J’ai beaucoup réfléchi avant d’écrire cet article, tellement le sujet est sensible. Pas mal de copains qui ne comprennent pas notre façon de faire, et que je ne veux pas juger tant chacun essaye sûrement de faire de son mieux en matière d’éducation…, une envie de dire mes convictions dans ce domaine sans pour autant être cataloguée, mais allez… je me lance !       en espérant que les yeux qui me liront seront pleins de bienveillance et « open-minded » ! (de toutes façons c’est long, alors vous ne me lirez que si vous êtes intéressés !!)

Car OUI on peut élever ses enfants sans les punir et sans les fesser, mais NON ça ne signifie pas que tout est permis, qu’ils n’ont pas de limites et que c’est le waï à la maison (du moins pas plus qu’ailleurs !), et NON ce n’est pas parce que ceux qui choisissent cette façon de faire ont des petits anges (pas plus ailleurs non plus…)

Voilà donc après cette longue intro ce qui nous a aidés et nous aide encore beaucoup :

  1. Nous nous sommes renseignés sur les enfants de l’âge de l’enfant en question, et sur les trucs énervants que de toutes façons ils font à cet âge. Genre, à 18 mois : faire sous mon nez ce que je viens de lui demander de ne pas faire… en fait il/elle vérifie seulement qu’ il/ elle a bien compris.

Ça ne sert à rien de s’énerver pour ça contre l’enfant, vu que c’est dans son développement naturel et que vous n’y pouvez rien ! Vous seriez Don Quichotte contre les moulins !

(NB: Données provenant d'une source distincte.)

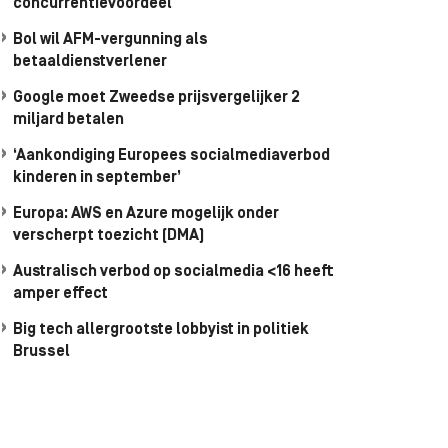
concurrentievoordeel
Bol wil AFM-vergunning als
betaaldienstverlener
Google moet Zweedse prijsvergelijker 2
miljard betalen
‘Aankondiging Europees socialmediaverbod
kinderen in september’
Europa: AWS en Azure mogelijk onder
verscherpt toezicht (DMA)
Australisch verbod op socialmedia <16 heeft
amper effect
Big tech allergrootste lobbyist in politiek
Brussel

Pour ça, certains bouquins nous ont vraiment aidés :

avant 1 an :

Au cœur des émotions de l’enfant – I Filliozat

La peau et le toucher – Ashley Montagu

De 1 à 5 ans :

J’ai tout essayé – I Filliozat

Parler pour que les enfants écoutent, écouter pour que les enfants parlent –Faber&Mazlish

A tout âge :

Langages d’amour des enfants – Gary Chapman et Ross Campbell

 

  1. Nous avons commencé dès la naissance à prendre soin de notre tout-petit sans nous dire que chaque pleur qui nous saoule est un ‘caprice’. Définition d’un caprice pour moi : pleur que le parent ne comprend pas et ne veut pas faire l’effort de comprendre ou veut faire cesser rapidement… je suis un peu dure ? Avec cette vision, je n’ai eu à gérer que 2 caprices en 21 mois, mais beaucoup d’autres émotions normales que traverse tout être humain normal.

 

  1. Nous somme partis du principe qu’un enfant est dès sa naissance un individu à part entière, avec sa personnalité, et qu’on ne va pas essayer de le modeler à ce qu’on a décidé, seulement lui montrer le chemin, et un exemple qu’il aura envie de suivre (mais sans feindre d’être parfait, ça ne fait envie à personne).

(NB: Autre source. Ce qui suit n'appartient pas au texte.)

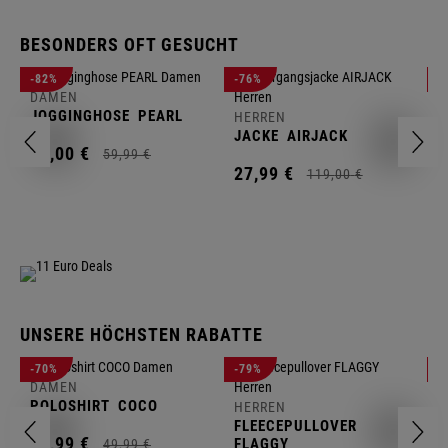
BESONDERS OFT GESUCHT
H
-82%
-76%
-
W
DAMEN
JOGGINGHOSE
PEARL
HERREN
1
JACKE
AIRJACK
11,
00
€
59,
99
€
27,
99
€
119,
00
€
UNSERE HÖCHSTEN RABATTE
D
-70%
-79%
-
S
DAMEN
POLOSHIRT
COCO
HERREN
9
FLEECEPULLOVER
14,
99
€
FLAGGY
49,
99
€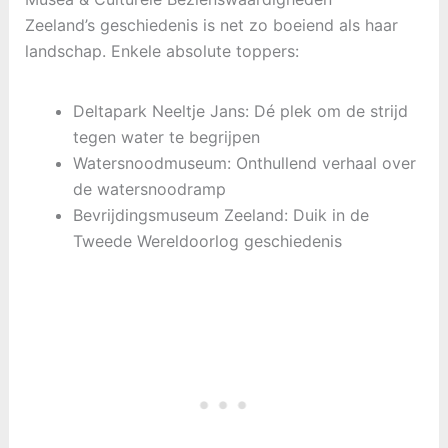
Zeeland’s geschiedenis is net zo boeiend als haar
landschap. Enkele absolute toppers:
Deltapark Neeltje Jans: Dé plek om de strijd
tegen water te begrijpen
Watersnoodmuseum: Onthullend verhaal over
de watersnoodramp
Bevrijdingsmuseum Zeeland: Duik in de
Tweede Wereldoorlog geschiedenis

Un être humain à part entière, ça veut dire aussi qu’on peut le comprendre puisqu’on est nous aussi des êtres humains. Je me dis souvent ‘comment est-ce que je réagirais, moi, si j’étais dans cette  situation ?’ et bien souvent la réponse est : ‘ben… exactement comme elle !’ Facile alors de trouver comment résoudre le problème !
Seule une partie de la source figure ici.